インセンティブの落とし穴。与えれば与えるほど、やる気がなくなる?!~『モチベーション3.0』より(2)

モチベーション3.0(2)

スタッフ舞田です。

前回ご紹介した『モチベーション3.0』。(前回の記事はこちら

「え?!そうだったの?!」と、目から鱗だったポイントを今日はご紹介しようと思います。

インセンティブ制度でモチベーションを持続させることはできるのか

多くの会社で取り入れられているインセンティブ制度。
報酬を与えれば与えるほど、やる気を下げる、創造性を下げるって、知ってました???

そんなはずはない!!!って意義を唱えたい人もいっぱいいると思います。
「行為に報酬を与えれば、多くの行為を引き出し、行為を罰すれば、その行為は少なくなる。」という、いわゆるアメとムチ手法は、様々なマネジメントのベースにあると言っても過言ではありません。ところが、こんなショッキングなことが、事実として指摘されています。

ひとたび(安定した生活のための)基本的な報酬ラインが満たされてくると、アメとムチは、意図した目的とは”正反対”の効果を生み出す場合が多い。モチベーションを上げるはずのメカニズムが、モチベーションを下げるようになる。(中略)アメとムチは、ネガティブな行動を抑制するどころか、往々にしてそれを助長する。

その一例がこちら。
自由時間に楽しそうに絵を描いている子どもたちを3群に分け、①のグループには絵を描いたら賞状がもらえるとあらかじめ知らせておき、描き終えたら賞状を渡した。②のグループには賞がもらえることを知らせず、描き終えたら賞状を渡した。
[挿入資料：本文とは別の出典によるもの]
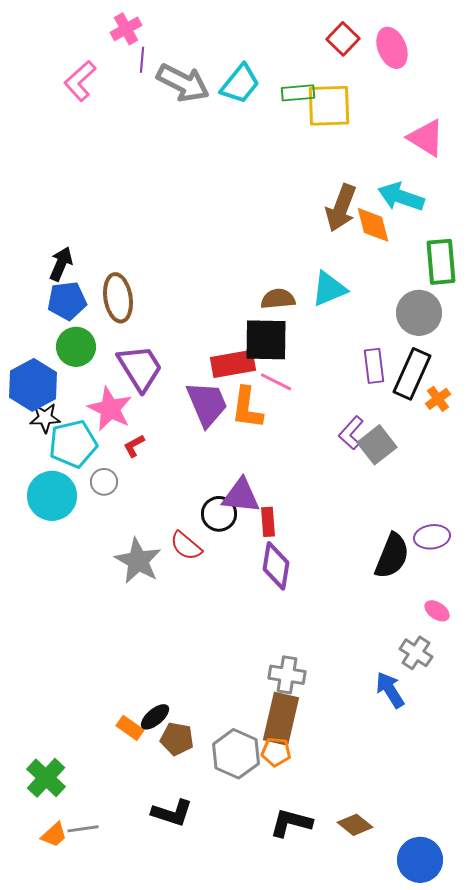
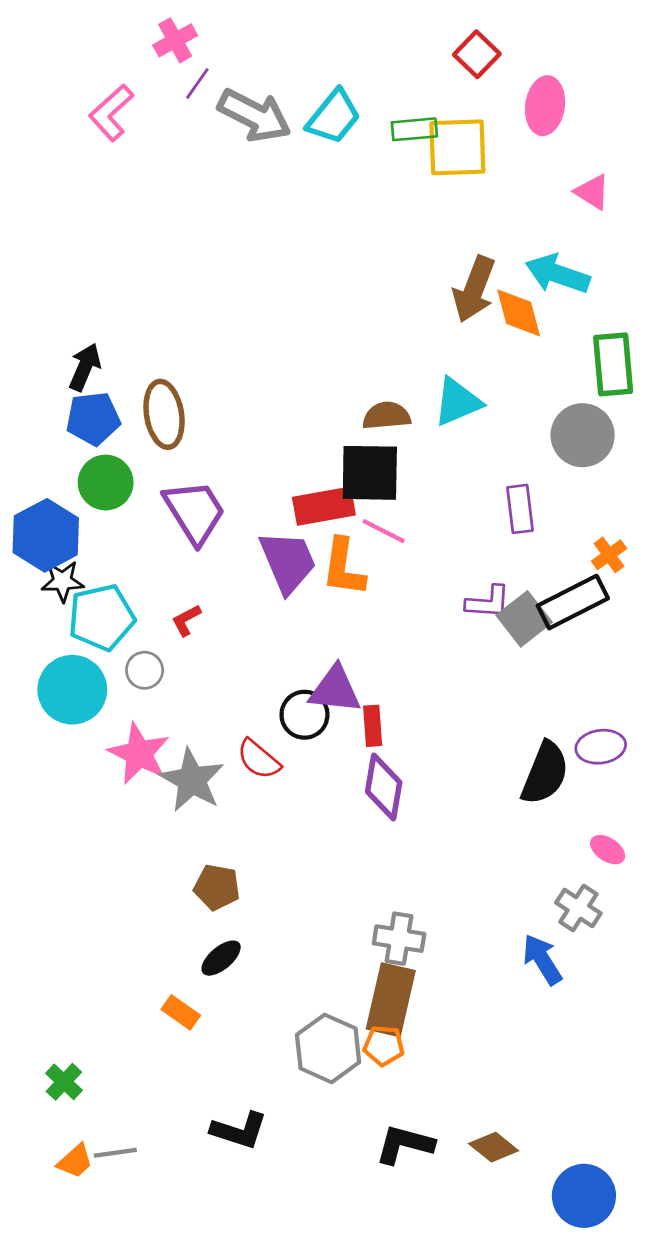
pink ellipse: (392, 48) -> (545, 106), moved, turned 30
purple line: (142, 60) -> (197, 83), turned 30
pink triangle: (426, 138) -> (592, 192), size x0.7
black rectangle: (412, 374) -> (573, 602), moved, turned 39
pink star: (110, 409) -> (139, 754), moved
purple L-shape: (351, 433) -> (488, 602), turned -128
black ellipse: (155, 717) -> (221, 958), moved
brown pentagon: (177, 739) -> (217, 887), moved
green cross: (46, 778) -> (64, 1082), size x0.7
③のグループには賞状を渡さなかった。
そして2週間後の自由時間を観察してみると、②と③のグループの子どもたちは、以前と変わらず楽しそうに絵を描いていたが、①のグループは、明らかに絵を描くことに興味を失ってしまっていたというのです。

つまり、実験から2週間も経過していたにも関わらず、報酬(インセンティブ)を与えられたことによって、自発的な楽しい活動が=報酬を得るための楽しくない活動に成り下がってしまったということです。

注目すべきは、②のグループ。
同じ賞状をもらっていても、絵を描いた結果としての褒章であれば悪影響にはならなかったという点です。報酬を与える際の注意点は、交換条件付の報酬にはしないということですね。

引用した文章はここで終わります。